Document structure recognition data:
===============

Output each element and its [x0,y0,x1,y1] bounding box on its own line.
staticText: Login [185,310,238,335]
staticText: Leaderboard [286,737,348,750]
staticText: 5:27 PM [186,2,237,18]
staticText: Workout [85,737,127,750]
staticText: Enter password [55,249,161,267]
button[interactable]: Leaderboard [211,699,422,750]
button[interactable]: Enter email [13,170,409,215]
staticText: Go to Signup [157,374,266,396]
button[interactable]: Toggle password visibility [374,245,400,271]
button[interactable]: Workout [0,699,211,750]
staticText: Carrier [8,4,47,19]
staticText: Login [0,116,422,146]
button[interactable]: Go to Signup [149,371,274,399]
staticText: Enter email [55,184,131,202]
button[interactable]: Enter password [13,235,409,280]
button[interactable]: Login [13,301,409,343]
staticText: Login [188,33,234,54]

===============

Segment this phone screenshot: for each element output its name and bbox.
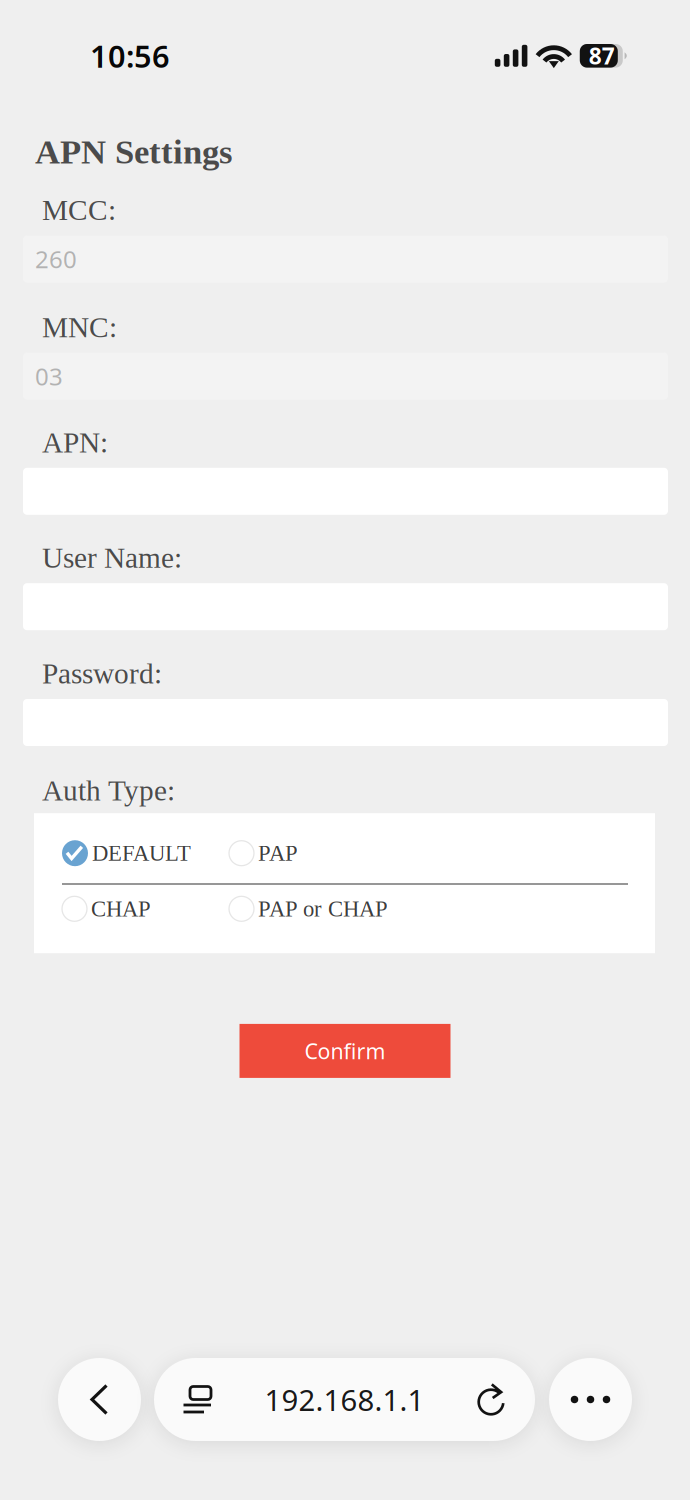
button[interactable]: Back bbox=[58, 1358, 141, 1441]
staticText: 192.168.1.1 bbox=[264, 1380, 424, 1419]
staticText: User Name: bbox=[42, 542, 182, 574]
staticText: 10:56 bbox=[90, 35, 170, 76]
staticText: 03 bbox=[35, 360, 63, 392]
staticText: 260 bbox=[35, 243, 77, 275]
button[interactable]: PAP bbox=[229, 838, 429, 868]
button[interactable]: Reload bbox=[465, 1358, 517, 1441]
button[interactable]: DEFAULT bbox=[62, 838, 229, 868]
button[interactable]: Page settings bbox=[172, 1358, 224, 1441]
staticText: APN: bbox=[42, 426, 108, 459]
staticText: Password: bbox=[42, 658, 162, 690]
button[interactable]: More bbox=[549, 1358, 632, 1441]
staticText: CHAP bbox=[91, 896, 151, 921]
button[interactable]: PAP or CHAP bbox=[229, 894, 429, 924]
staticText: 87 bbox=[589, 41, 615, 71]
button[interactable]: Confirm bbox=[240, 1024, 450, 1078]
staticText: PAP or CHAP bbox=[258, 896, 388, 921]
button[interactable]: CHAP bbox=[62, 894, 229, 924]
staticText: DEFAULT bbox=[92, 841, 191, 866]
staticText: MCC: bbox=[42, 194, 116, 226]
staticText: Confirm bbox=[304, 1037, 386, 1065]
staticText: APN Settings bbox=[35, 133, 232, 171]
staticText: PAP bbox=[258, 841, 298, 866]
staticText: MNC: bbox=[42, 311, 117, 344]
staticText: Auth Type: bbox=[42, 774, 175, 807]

===============

* **EXERCISE PROMPT**
Every line above carrying the word "each" needs to be shown.

* **EXERCISE RESPONSE**
Output each element and its [x0,y0,x1,y1] bounding box on its own line.
Segment this phone screenshot: for each element output its name and bbox.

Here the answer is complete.